Step 2. Run Automated Evaluation
In an Evaluation Set, all evaluation settings are configured sequentially in a single modal, and the evaluation runs immediately upon completion of the Set creation.
The entire flow proceeds in a 4-step sequence:
Select Metric → Set Evaluation Model → Enter Eval Set Name → Select evaluation target dataset (Response Set).
2-1. Start Creating Eval Set
① Click the Add Evaluation Set button
- After creating the Task, click the 「Add Evaluation Set」 button
- The Evaluation Settings Modal will open
2-2.Eval Set Evaluation Settings
① Select Evaluation Metric
Select the Metric to be used for the evaluation:
- Select Metric Category: Once selected, only Metrics from the same category can be selected.

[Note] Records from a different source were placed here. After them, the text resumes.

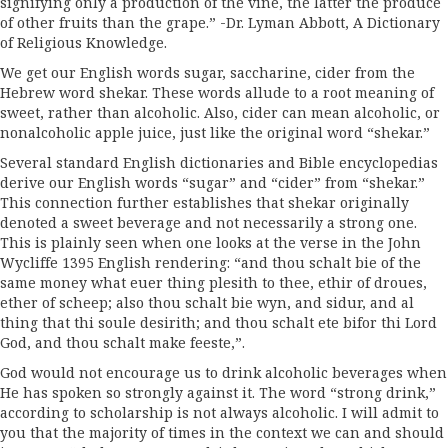
signifying only a production of the vine, the latter the produce
of other fruits than the grape.” -Dr. Lyman Abbott, A Dictionary
of Religious Knowledge.
We get our English words sugar, saccharine, cider from the
Hebrew word shekar. These words allude to a root meaning of
sweet, rather than alcoholic. Also, cider can mean alcoholic, or
nonalcoholic apple juice, just like the original word “shekar.”
Several standard English dictionaries and Bible encyclopedias
derive our English words “sugar” and “cider” from “shekar.”
This connection further establishes that shekar originally
denoted a sweet beverage and not necessarily a strong one.
This is plainly seen when one looks at the verse in the John
Wycliffe 1395 English rendering: “and thou schalt bie of the
same money what euer thing plesith to thee, ethir of droues,
ether of scheep; also thou schalt bie wyn, and sidur, and al
thing that thi soule desirith; and thou schalt ete bifor thi Lord
God, and thou schalt make feeste,”.
God would not encourage us to drink alcoholic beverages when
He has spoken so strongly against it. The word “strong drink,”
according to scholarship is not always alcoholic. I will admit to
you that the majority of times in the context we can and should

- The selected Metric determines the compatible models and Response Sets.
② Select Evaluation Model
Select an evaluation model that supports the selected Metric:
- Show compatible models only: Only models compatible with the selected Metric are displayed.
- Select Judge Model: GPT-4o, Claude 3.5, etc.
- A notice of potential errors will be given if a non-compatible model is selected.
③ Set Name
Set a name to identify the evaluation:
- Evaluation Name: Enter the name of the evaluation set.
- Description: Describe the purpose or features of the evaluation (optional).
④ Select Response Set
Select a Response Set that is compatible with the selected Metric:
- Show compatible Response Sets only: Only Response Sets compatible with the selected Metric are displayed.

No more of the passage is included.